Material to process =
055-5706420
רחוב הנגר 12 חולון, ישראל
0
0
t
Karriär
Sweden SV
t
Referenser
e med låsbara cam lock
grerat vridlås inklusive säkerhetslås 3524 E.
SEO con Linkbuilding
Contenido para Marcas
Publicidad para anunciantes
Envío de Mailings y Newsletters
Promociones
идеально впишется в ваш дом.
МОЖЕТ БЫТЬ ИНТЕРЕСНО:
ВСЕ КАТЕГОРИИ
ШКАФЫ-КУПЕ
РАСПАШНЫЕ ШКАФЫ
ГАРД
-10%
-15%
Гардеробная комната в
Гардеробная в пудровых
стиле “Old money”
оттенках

---

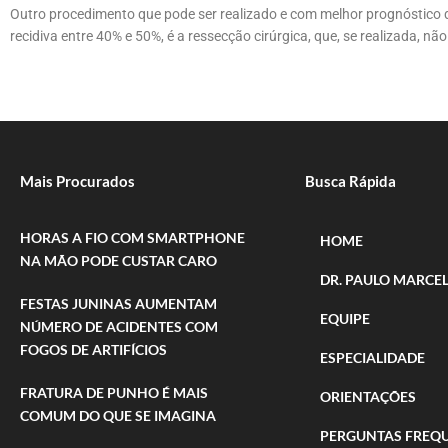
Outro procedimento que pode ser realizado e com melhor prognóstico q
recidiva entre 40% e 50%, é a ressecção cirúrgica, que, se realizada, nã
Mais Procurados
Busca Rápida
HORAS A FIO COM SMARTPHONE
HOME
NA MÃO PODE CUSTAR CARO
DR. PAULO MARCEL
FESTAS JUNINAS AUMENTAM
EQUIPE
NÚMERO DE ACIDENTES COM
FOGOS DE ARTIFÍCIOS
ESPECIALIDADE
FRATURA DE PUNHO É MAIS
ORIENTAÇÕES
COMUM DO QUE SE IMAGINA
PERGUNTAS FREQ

==

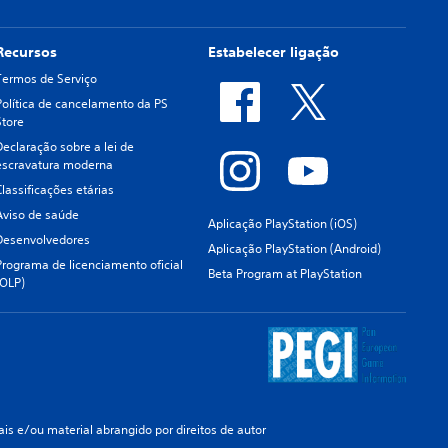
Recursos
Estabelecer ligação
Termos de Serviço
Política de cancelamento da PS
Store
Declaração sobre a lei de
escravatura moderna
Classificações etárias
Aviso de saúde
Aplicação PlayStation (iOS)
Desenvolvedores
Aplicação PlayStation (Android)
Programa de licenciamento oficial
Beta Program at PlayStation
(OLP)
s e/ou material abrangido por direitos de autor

Your objective = Reproduce exactly, and only, the part of the listing above that begins at the line with "Termos de Serviço" and goes on through the line with "s e/ou material".

Task response =
Termos de Serviço
Política de cancelamento da PS
Store
Declaração sobre a lei de
escravatura moderna
Classificações etárias
Aviso de saúde
Aplicação PlayStation (iOS)
Desenvolvedores
Aplicação PlayStation (Android)
Programa de licenciamento oficial
Beta Program at PlayStation
(OLP)
s e/ou material abrangido por direitos de autor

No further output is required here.